Evet, bu rapor mühimdi ve ayrıca umut vericiydi.
Fakat, bunun belediyeye bildirilmesine rağmen sonuç alamayan köylüler bu kez, “Belediye madem bizi muhatap almıyor, o halde Cumhurbaşkanına ulaşmalıyız” diyor ve Ankara’ya gidiyorlar.
Planları, Genel Kurul sonrası, gelen gruplarla şeref merdiveninde fotoğraf çektiren Cumhurbaşkanıyla orada görüşebilmek.
Aslında bu konuyu gitmeden milletvekillerine de iletiyorlar. Fakat gittiklerinde hiç birine ulaşamayınca biraz sıkıntı da yaşıyorlar. Çünkü haberi olmayan görevlilere, dert anlatmak hiç kolay olmuyor.
Neyse ki, bir şekilde başarıyorlar ve Cumhurbaşkanına dertlerini anlatıyorlar sonunda…. Devamında Cumhurbaşkanı Erdoğan, evraklarının olup olmadığını soruyor.
Bayram Efe: “Evraklar, dekontlar ve 150 sayfalık dosyamız var” deyip kendilerine dosyayı veriyor...
Cumhurbaşkanı dosyayı Hakan Çavuşoğlu’na ileterek, bu olayı çözmesi için talimatı veriyor. Üstelik Bayram beyin söylediklerine göre sonrasında da “ Bu olayın takipçisi olun ve beni mutlaka bilgilendirin” diye tembih bulunmuş Cumhurbaşkanımız.
…
Bu konuşmadan sonra milletvekilleriyle bir araya geldiklerini söyleyen Bayram Efe:
“Bize haberimiz yoktu diyorlar. Halbuki hepsine ulaştık, konuştuk ama hiçbirinin dönüşü olmadı”
İşin bu noktaya gelmesi büyük gelişme ve bana kalırsa olmaması için artık hiçbir sebep kalmadı.
Fakat Hürriyet köylüleri, Cumhurbaşkanı Erdoğan ile konuşmalarını çektikleri videoyu Karacabey Belediye Başkanına ve diğer yetkililere de gönderdiklerini v urguluyor.

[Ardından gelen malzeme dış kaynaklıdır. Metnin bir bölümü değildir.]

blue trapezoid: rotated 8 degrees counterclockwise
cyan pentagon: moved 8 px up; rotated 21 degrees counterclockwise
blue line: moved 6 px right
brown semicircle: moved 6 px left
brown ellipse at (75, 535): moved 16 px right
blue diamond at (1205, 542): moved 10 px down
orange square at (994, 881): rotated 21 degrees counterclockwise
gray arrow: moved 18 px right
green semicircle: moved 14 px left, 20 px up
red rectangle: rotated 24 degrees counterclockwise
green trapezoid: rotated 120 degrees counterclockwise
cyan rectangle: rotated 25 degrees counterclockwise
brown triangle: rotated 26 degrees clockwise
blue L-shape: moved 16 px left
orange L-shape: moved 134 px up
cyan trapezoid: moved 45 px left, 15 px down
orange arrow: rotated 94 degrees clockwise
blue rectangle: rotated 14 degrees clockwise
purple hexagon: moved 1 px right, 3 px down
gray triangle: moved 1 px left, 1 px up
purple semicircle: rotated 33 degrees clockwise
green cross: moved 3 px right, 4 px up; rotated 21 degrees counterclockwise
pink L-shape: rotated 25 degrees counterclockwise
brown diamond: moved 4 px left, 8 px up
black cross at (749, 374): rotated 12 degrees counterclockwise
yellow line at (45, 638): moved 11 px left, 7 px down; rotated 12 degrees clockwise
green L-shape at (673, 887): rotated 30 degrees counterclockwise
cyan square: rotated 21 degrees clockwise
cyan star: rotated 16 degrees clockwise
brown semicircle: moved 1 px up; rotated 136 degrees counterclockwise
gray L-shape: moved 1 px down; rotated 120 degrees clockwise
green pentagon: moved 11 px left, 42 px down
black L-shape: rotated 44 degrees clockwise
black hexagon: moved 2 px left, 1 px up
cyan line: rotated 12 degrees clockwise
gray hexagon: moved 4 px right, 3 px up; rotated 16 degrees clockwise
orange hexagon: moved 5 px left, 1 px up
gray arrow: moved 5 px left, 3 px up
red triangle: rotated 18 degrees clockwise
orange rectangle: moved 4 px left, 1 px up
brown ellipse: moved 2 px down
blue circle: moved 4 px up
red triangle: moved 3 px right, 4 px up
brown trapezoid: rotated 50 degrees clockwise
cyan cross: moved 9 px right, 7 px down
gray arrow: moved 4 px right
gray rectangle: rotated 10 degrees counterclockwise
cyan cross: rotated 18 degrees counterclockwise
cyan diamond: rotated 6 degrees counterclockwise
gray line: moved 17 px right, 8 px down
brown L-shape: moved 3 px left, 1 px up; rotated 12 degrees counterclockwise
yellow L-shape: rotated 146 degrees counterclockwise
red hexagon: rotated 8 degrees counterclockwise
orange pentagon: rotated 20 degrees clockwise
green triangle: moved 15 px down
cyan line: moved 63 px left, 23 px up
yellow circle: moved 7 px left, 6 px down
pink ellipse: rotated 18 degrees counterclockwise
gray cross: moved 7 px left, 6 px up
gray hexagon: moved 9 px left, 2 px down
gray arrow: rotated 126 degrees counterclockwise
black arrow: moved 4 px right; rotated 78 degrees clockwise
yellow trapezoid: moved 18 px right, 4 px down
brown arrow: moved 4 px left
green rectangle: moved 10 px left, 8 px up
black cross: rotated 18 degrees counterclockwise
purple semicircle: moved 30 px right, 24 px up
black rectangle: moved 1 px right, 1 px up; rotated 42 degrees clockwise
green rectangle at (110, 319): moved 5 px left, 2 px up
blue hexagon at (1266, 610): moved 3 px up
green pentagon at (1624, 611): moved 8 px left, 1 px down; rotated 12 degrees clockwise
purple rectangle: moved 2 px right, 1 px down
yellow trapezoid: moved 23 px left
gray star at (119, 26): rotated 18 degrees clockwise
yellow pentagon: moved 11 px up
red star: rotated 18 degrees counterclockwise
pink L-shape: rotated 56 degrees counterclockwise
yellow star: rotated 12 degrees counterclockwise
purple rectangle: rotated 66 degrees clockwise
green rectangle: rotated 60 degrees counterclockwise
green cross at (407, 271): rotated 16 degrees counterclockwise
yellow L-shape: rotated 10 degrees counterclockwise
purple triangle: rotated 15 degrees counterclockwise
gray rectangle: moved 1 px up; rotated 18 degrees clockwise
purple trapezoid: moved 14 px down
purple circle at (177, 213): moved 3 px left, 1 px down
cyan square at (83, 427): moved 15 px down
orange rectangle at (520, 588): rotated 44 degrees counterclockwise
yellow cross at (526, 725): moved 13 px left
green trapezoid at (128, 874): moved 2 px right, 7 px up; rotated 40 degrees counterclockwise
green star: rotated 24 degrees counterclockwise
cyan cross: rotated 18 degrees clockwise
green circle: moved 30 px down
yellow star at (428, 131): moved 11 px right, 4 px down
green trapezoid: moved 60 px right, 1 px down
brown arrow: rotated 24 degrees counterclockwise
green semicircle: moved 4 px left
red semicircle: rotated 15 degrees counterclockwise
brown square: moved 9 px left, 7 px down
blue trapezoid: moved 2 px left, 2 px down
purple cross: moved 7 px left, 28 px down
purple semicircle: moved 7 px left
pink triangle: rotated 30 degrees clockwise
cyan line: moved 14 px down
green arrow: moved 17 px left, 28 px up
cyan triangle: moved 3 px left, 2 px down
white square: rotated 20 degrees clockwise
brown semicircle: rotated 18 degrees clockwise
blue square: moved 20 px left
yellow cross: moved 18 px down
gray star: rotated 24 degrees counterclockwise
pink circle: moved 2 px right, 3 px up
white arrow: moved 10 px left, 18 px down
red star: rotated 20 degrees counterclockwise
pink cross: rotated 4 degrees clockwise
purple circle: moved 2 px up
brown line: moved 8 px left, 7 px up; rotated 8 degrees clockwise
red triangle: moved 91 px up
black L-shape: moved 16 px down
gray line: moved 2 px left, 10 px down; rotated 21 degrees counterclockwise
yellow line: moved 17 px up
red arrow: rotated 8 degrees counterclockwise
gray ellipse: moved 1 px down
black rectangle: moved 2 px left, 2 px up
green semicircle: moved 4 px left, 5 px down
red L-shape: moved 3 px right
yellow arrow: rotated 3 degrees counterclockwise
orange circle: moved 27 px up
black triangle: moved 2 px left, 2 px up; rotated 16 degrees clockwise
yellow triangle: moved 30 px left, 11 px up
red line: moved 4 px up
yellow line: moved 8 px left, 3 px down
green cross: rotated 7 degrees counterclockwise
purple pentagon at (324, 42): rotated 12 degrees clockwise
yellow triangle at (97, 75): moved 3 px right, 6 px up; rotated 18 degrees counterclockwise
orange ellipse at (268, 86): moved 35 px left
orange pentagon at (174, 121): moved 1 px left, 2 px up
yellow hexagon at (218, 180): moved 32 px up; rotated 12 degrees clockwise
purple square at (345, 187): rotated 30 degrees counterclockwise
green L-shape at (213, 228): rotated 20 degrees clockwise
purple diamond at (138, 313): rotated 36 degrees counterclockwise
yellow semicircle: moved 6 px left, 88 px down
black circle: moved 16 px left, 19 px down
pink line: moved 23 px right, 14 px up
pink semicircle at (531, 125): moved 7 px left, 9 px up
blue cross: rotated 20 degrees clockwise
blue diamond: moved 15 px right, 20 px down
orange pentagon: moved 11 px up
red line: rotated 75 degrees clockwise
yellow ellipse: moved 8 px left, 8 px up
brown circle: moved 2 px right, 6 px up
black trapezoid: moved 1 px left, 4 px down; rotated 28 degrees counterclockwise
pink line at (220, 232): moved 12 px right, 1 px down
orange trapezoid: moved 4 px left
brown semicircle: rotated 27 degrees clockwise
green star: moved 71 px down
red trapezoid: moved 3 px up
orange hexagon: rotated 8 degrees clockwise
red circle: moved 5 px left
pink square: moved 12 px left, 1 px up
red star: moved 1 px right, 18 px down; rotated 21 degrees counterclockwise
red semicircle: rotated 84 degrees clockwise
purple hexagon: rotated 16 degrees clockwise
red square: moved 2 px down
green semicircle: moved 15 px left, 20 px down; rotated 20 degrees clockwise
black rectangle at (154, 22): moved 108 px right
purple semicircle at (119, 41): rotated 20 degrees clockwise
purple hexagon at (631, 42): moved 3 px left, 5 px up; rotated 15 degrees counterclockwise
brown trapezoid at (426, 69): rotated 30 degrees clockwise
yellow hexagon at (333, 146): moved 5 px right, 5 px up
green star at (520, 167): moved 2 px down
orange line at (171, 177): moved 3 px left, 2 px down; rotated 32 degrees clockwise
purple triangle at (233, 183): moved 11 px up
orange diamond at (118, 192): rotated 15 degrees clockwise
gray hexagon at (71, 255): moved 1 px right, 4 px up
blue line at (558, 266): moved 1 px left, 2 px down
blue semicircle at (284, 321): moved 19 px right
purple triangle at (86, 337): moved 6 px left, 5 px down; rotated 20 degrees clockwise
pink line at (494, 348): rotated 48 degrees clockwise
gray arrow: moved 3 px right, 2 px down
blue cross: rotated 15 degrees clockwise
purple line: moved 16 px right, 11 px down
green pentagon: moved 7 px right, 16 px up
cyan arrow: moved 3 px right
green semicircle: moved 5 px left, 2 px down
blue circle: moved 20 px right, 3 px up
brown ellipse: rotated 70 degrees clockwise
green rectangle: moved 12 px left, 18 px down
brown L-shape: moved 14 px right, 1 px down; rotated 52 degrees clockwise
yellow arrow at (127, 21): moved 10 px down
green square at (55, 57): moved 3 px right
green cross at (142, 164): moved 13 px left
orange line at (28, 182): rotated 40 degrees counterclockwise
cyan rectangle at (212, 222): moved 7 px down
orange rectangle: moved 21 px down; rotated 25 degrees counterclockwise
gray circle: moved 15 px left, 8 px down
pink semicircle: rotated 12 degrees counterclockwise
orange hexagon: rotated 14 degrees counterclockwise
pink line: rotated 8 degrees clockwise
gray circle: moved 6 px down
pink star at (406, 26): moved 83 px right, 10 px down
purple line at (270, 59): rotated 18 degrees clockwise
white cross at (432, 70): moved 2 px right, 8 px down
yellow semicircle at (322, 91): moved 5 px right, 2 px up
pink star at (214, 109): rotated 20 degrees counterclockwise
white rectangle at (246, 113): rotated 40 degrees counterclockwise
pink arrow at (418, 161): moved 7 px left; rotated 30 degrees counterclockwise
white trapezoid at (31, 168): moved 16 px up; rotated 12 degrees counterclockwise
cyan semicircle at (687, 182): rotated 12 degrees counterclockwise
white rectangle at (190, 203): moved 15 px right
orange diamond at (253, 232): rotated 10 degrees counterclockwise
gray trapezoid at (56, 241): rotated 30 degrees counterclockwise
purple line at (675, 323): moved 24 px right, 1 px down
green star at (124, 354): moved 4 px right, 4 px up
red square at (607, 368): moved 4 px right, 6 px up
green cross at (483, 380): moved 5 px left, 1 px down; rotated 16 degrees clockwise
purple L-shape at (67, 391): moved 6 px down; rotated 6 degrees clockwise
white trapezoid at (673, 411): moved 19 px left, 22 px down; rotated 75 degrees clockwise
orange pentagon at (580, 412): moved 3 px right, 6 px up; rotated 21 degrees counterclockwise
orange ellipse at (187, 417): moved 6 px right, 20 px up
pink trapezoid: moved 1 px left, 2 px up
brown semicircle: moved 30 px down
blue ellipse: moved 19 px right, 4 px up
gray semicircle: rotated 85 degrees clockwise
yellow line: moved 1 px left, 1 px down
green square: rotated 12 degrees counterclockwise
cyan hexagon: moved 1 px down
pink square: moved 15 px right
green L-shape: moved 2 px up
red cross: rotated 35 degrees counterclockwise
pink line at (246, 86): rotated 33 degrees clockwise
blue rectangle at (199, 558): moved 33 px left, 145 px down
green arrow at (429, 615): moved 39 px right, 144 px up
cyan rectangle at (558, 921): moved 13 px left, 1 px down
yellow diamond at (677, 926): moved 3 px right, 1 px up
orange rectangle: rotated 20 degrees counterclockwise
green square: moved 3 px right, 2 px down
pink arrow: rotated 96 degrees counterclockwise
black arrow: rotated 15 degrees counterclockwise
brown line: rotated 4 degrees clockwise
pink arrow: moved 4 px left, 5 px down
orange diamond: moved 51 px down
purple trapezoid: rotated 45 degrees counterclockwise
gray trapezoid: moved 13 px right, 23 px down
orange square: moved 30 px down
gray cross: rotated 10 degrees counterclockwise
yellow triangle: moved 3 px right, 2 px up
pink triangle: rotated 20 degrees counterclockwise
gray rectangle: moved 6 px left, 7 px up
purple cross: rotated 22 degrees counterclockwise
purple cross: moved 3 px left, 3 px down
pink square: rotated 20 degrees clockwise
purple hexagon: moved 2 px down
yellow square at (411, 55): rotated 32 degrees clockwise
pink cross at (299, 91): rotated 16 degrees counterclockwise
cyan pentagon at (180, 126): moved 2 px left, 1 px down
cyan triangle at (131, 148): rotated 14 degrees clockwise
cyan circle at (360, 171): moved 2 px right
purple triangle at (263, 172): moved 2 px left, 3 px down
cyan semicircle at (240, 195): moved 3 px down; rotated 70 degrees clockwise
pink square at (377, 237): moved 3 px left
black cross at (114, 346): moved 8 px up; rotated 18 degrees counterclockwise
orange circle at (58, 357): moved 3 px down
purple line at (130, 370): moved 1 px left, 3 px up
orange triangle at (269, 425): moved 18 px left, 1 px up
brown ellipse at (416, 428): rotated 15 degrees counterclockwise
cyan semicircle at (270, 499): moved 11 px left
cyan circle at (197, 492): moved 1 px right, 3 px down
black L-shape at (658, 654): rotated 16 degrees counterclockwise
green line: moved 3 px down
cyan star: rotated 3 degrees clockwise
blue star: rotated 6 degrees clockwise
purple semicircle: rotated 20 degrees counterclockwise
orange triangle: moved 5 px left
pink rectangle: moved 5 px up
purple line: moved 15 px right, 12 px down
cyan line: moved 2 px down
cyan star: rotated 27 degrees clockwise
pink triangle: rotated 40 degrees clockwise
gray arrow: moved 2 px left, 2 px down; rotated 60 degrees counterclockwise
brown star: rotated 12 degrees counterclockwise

Tahminim; bu olayın bu kadar büyüyeceğini düşünmeyenler şu an hem kızgın, hem de ne yapacağını düşünüyordur.
Az değil!
Birçok arazi, birçok bildik firmalara satılmış bile…
Tüm bunların yanı sıra bu karar çıkarsa, sadece Hürriyet köylüler değil, Büyükşehir yasası sebebiyle mağdur olan birçok köy için de, emsal olacaktır.